■ Instructions for the task
The answer should be the records below, word for word, with every image left out.

Page layout parsing data:

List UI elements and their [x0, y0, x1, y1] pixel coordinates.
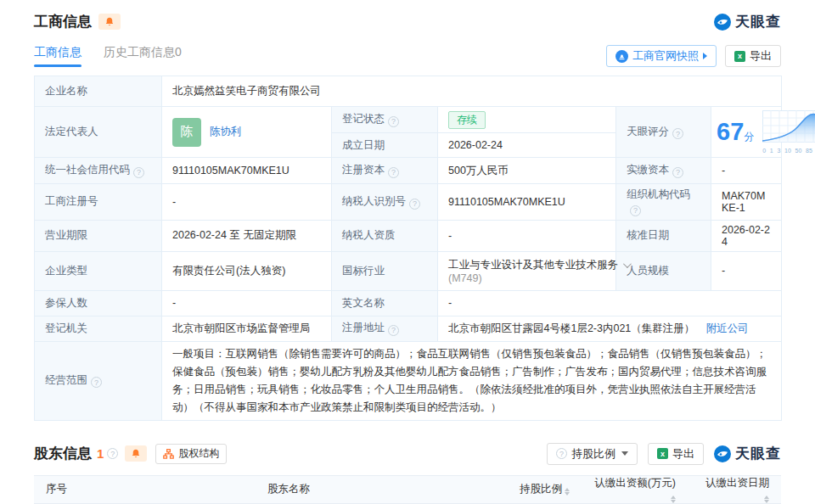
col-index: 序号: [34, 475, 89, 503]
bell-icon: [104, 17, 115, 27]
col-shareholder-name: 股东名称: [89, 475, 488, 503]
holding-ratio-filter-button[interactable]: ? 持股比例: [547, 443, 638, 465]
shareholders-table: 序号 股东名称 持股比例 认缴出资额(万元) 认缴出资日期 1 + 微笑 守护 …: [34, 475, 781, 504]
legal-rep-avatar: 陈: [172, 118, 201, 147]
tianyancha-logo-text: 天眼查: [735, 12, 781, 31]
field-reg-capital-label: 注册资本?: [332, 158, 438, 184]
field-company-type-value: 有限责任公司(法人独资): [162, 251, 332, 290]
field-insured-count-label: 参保人数: [35, 290, 162, 316]
field-establish-date-label: 成立日期: [332, 133, 438, 158]
col-ratio[interactable]: 持股比例: [488, 475, 582, 503]
caret-down-icon: [621, 451, 628, 456]
help-icon[interactable]: ?: [630, 205, 641, 216]
tianyancha-logo-icon: [714, 445, 731, 462]
monitor-bell-badge[interactable]: [125, 445, 147, 462]
field-org-code-label: 组织机构代码?: [616, 184, 711, 221]
help-icon[interactable]: ?: [107, 448, 118, 459]
help-icon[interactable]: ?: [672, 167, 683, 178]
field-credit-code-value: 91110105MAK70MKE1U: [162, 158, 332, 184]
col-date[interactable]: 认缴出资日期: [688, 475, 781, 503]
nearby-companies-link[interactable]: 附近公司: [706, 322, 749, 334]
monitor-bell-badge[interactable]: [98, 14, 121, 30]
holding-ratio-label: 持股比例: [571, 446, 615, 462]
field-legal-rep-value: 陈 陈协利: [162, 107, 332, 158]
field-industry-label: 国标行业: [332, 251, 438, 290]
field-english-name-label: 英文名称: [332, 290, 438, 316]
help-icon[interactable]: ?: [388, 325, 399, 336]
sort-icon: [565, 488, 570, 496]
tianyancha-logo-icon: [714, 14, 731, 31]
business-info-table: 企业名称 北京嫣然益笑电子商贸有限公司 法定代表人 陈 陈协利 登记状态? 存续…: [34, 76, 782, 421]
score-label-text: 天眼评分: [627, 126, 669, 137]
field-english-name-value: -: [438, 290, 782, 316]
business-info-page: 工商信息 天眼查 工商信息 历史工商信息0 工商官网快照 x 导出 企业: [0, 0, 815, 504]
field-credit-code-label: 统一社会信用代码?: [35, 158, 162, 184]
help-icon: ?: [556, 448, 567, 459]
field-reg-status-value: 存续: [438, 107, 616, 133]
equity-structure-label: 股权结构: [178, 446, 219, 461]
score-number: 67: [717, 118, 744, 145]
reg-address-text: 北京市朝阳区甘露园4号楼1层2-3内021（集群注册）: [448, 322, 694, 334]
reg-status-text: 登记状态: [342, 113, 385, 125]
field-reg-number-label: 工商注册号: [35, 184, 162, 221]
tab-business-info[interactable]: 工商信息: [34, 45, 82, 67]
stamp-icon: [615, 50, 628, 63]
equity-structure-button[interactable]: 股权结构: [155, 444, 227, 464]
export-button-top[interactable]: x 导出: [725, 45, 781, 67]
field-reg-address-value: 北京市朝阳区甘露园4号楼1层2-3内021（集群注册） 附近公司: [438, 316, 782, 341]
score-distribution-chart[interactable]: 0131050859799100: [762, 110, 815, 154]
field-taxpayer-id-value: 91110105MAK70MKE1U: [438, 184, 616, 221]
official-snapshot-label: 工商官网快照: [632, 48, 699, 64]
field-business-term-label: 营业期限: [35, 220, 162, 251]
field-approval-date-value: 2026-02-24: [711, 220, 782, 251]
help-icon[interactable]: ?: [672, 128, 683, 139]
field-insured-count-value: -: [162, 290, 332, 316]
export-button-shareholders[interactable]: x 导出: [648, 443, 704, 465]
shareholders-section-header: 股东信息 1 ? 股权结构 ? 持股比例 x 导出 天眼查: [34, 443, 781, 465]
field-company-type-label: 企业类型: [35, 251, 162, 290]
official-snapshot-button[interactable]: 工商官网快照: [606, 45, 717, 67]
field-paid-capital-label: 实缴资本?: [616, 158, 711, 184]
field-establish-date-value: 2026-02-24: [438, 133, 616, 158]
chart-x-ticks: 0131050859799100: [762, 148, 815, 154]
bell-icon: [131, 449, 141, 459]
field-score-label: 天眼评分?: [616, 107, 711, 158]
help-icon[interactable]: ?: [133, 167, 144, 178]
sort-icon: [671, 496, 676, 503]
field-reg-capital-value: 500万人民币: [438, 158, 616, 184]
export-label-shareholders: 导出: [672, 446, 694, 462]
field-business-term-value: 2026-02-24 至 无固定期限: [162, 220, 332, 251]
field-approval-date-label: 核准日期: [616, 220, 711, 251]
tianyancha-logo-bottom: 天眼查: [714, 444, 781, 463]
field-staff-size-value: -: [711, 251, 782, 290]
legal-rep-link[interactable]: 陈协利: [210, 125, 242, 139]
field-taxpayer-id-label: 纳税人识别号?: [332, 184, 438, 221]
field-legal-rep-label: 法定代表人: [35, 107, 162, 158]
bell-curve-chart: [762, 110, 815, 144]
export-label-top: 导出: [750, 48, 772, 64]
field-taxpayer-quality-label: 纳税人资质: [332, 220, 438, 251]
field-reg-address-label: 注册地址?: [332, 316, 438, 341]
field-org-code-value: MAK70MKE-1: [711, 184, 782, 221]
field-company-name-label: 企业名称: [35, 76, 162, 107]
biz-section-header: 工商信息 天眼查: [34, 0, 781, 31]
shareholders-count: 1: [97, 446, 104, 461]
field-paid-capital-value: -: [711, 158, 782, 184]
field-reg-authority-label: 登记机关: [35, 316, 162, 341]
biz-tabbar: 工商信息 历史工商信息0 工商官网快照 x 导出: [34, 43, 781, 69]
field-reg-status-label: 登记状态?: [332, 107, 438, 133]
org-chart-icon: [163, 449, 174, 459]
help-icon[interactable]: ?: [388, 167, 399, 178]
help-icon[interactable]: ?: [388, 116, 399, 127]
excel-icon: x: [734, 51, 745, 62]
industry-name: 工业与专业设计及其他专业技术服务: [448, 258, 618, 272]
col-amount[interactable]: 认缴出资额(万元): [582, 475, 688, 503]
biz-title: 工商信息: [34, 12, 92, 31]
field-reg-authority-value: 北京市朝阳区市场监督管理局: [162, 316, 332, 341]
field-taxpayer-quality-value: -: [438, 220, 616, 251]
shareholders-title: 股东信息: [34, 444, 92, 463]
tab-history-info[interactable]: 历史工商信息0: [104, 45, 182, 67]
help-icon[interactable]: ?: [91, 377, 102, 388]
help-icon[interactable]: ?: [409, 199, 420, 210]
score-unit: 分: [744, 131, 754, 143]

■ Solution for this problem
List UI elements and their [x0, y0, x1, y1] pixel coordinates.
col-index: 序号: [34, 475, 89, 503]
bell-icon: [104, 17, 115, 27]
col-shareholder-name: 股东名称: [89, 475, 488, 503]
holding-ratio-filter-button[interactable]: ? 持股比例: [547, 443, 638, 465]
shareholders-table: 序号 股东名称 持股比例 认缴出资额(万元) 认缴出资日期 1 + 微笑 守护 …: [34, 475, 781, 504]
legal-rep-avatar: 陈: [172, 118, 201, 147]
tianyancha-logo-text: 天眼查: [735, 12, 781, 31]
field-reg-capital-label: 注册资本?: [332, 158, 438, 184]
field-company-type-value: 有限责任公司(法人独资): [162, 251, 332, 290]
field-insured-count-label: 参保人数: [35, 290, 162, 316]
field-establish-date-label: 成立日期: [332, 133, 438, 158]
col-ratio[interactable]: 持股比例: [488, 475, 582, 503]
caret-down-icon: [621, 451, 628, 456]
help-icon[interactable]: ?: [630, 205, 641, 216]
tianyancha-logo-icon: [714, 445, 731, 462]
monitor-bell-badge[interactable]: [125, 445, 147, 462]
field-org-code-label: 组织机构代码?: [616, 184, 711, 221]
help-icon[interactable]: ?: [107, 448, 118, 459]
help-icon[interactable]: ?: [672, 167, 683, 178]
field-credit-code-value: 91110105MAK70MKE1U: [162, 158, 332, 184]
col-date[interactable]: 认缴出资日期: [688, 475, 781, 503]
nearby-companies-link[interactable]: 附近公司: [706, 322, 749, 334]
monitor-bell-badge[interactable]: [98, 14, 121, 30]
holding-ratio-label: 持股比例: [571, 446, 615, 462]
field-legal-rep-value: 陈 陈协利: [162, 107, 332, 158]
field-industry-label: 国标行业: [332, 251, 438, 290]
field-english-name-label: 英文名称: [332, 290, 438, 316]
help-icon[interactable]: ?: [388, 325, 399, 336]
sort-icon: [565, 488, 570, 496]
tianyancha-logo-icon: [714, 14, 731, 31]
business-info-table: 企业名称 北京嫣然益笑电子商贸有限公司 法定代表人 陈 陈协利 登记状态? 存续…: [34, 76, 782, 421]
score-label-text: 天眼评分: [627, 126, 669, 137]
field-english-name-value: -: [438, 290, 782, 316]
business-info-page: 工商信息 天眼查 工商信息 历史工商信息0 工商官网快照 x 导出 企业: [0, 0, 815, 504]
field-credit-code-label: 统一社会信用代码?: [35, 158, 162, 184]
help-icon: ?: [556, 448, 567, 459]
field-reg-status-value: 存续: [438, 107, 616, 133]
equity-structure-label: 股权结构: [178, 446, 219, 461]
score-number: 67: [717, 118, 744, 145]
reg-address-text: 北京市朝阳区甘露园4号楼1层2-3内021（集群注册）: [448, 322, 694, 334]
reg-status-text: 登记状态: [342, 113, 385, 125]
field-reg-number-label: 工商注册号: [35, 184, 162, 221]
tab-business-info[interactable]: 工商信息: [34, 45, 82, 67]
stamp-icon: [615, 50, 628, 63]
equity-structure-button[interactable]: 股权结构: [155, 444, 227, 464]
export-button-top[interactable]: x 导出: [725, 45, 781, 67]
field-reg-address-value: 北京市朝阳区甘露园4号楼1层2-3内021（集群注册） 附近公司: [438, 316, 782, 341]
score-distribution-chart[interactable]: 0131050859799100: [762, 110, 815, 154]
field-taxpayer-id-value: 91110105MAK70MKE1U: [438, 184, 616, 221]
official-snapshot-label: 工商官网快照: [632, 48, 699, 64]
field-business-term-label: 营业期限: [35, 220, 162, 251]
field-approval-date-value: 2026-02-24: [711, 220, 782, 251]
help-icon[interactable]: ?: [672, 128, 683, 139]
field-insured-count-value: -: [162, 290, 332, 316]
export-button-shareholders[interactable]: x 导出: [648, 443, 704, 465]
shareholders-section-header: 股东信息 1 ? 股权结构 ? 持股比例 x 导出 天眼查: [34, 443, 781, 465]
field-company-type-label: 企业类型: [35, 251, 162, 290]
official-snapshot-button[interactable]: 工商官网快照: [606, 45, 717, 67]
field-paid-capital-label: 实缴资本?: [616, 158, 711, 184]
field-establish-date-value: 2026-02-24: [438, 133, 616, 158]
chart-x-ticks: 0131050859799100: [762, 148, 815, 154]
bell-icon: [131, 449, 141, 459]
field-score-label: 天眼评分?: [616, 107, 711, 158]
help-icon[interactable]: ?: [133, 167, 144, 178]
sort-icon: [671, 496, 676, 503]
field-reg-capital-value: 500万人民币: [438, 158, 616, 184]
export-label-shareholders: 导出: [672, 446, 694, 462]
field-business-term-value: 2026-02-24 至 无固定期限: [162, 220, 332, 251]
field-approval-date-label: 核准日期: [616, 220, 711, 251]
tianyancha-logo-bottom: 天眼查: [714, 444, 781, 463]
field-staff-size-value: -: [711, 251, 782, 290]
legal-rep-link[interactable]: 陈协利: [210, 125, 242, 139]
field-taxpayer-id-label: 纳税人识别号?: [332, 184, 438, 221]
field-legal-rep-label: 法定代表人: [35, 107, 162, 158]
bell-curve-chart: [762, 110, 815, 144]
export-label-top: 导出: [750, 48, 772, 64]
field-taxpayer-quality-label: 纳税人资质: [332, 220, 438, 251]
field-reg-address-label: 注册地址?: [332, 316, 438, 341]
field-org-code-value: MAK70MKE-1: [711, 184, 782, 221]
field-company-name-label: 企业名称: [35, 76, 162, 107]
biz-section-header: 工商信息 天眼查: [34, 0, 781, 31]
shareholders-count: 1: [97, 446, 104, 461]
field-paid-capital-value: -: [711, 158, 782, 184]
field-reg-authority-label: 登记机关: [35, 316, 162, 341]
biz-tabbar: 工商信息 历史工商信息0 工商官网快照 x 导出: [34, 43, 781, 69]
field-reg-status-label: 登记状态?: [332, 107, 438, 133]
org-chart-icon: [163, 449, 174, 459]
help-icon[interactable]: ?: [388, 167, 399, 178]
help-icon[interactable]: ?: [388, 116, 399, 127]
excel-icon: x: [734, 51, 745, 62]
industry-name: 工业与专业设计及其他专业技术服务: [448, 258, 618, 272]
col-amount[interactable]: 认缴出资额(万元): [582, 475, 688, 503]
biz-title: 工商信息: [34, 12, 92, 31]
field-reg-authority-value: 北京市朝阳区市场监督管理局: [162, 316, 332, 341]
field-taxpayer-quality-value: -: [438, 220, 616, 251]
shareholders-title: 股东信息: [34, 444, 92, 463]
tab-history-info[interactable]: 历史工商信息0: [104, 45, 182, 67]
help-icon[interactable]: ?: [91, 377, 102, 388]
help-icon[interactable]: ?: [409, 199, 420, 210]
score-unit: 分: [744, 131, 754, 143]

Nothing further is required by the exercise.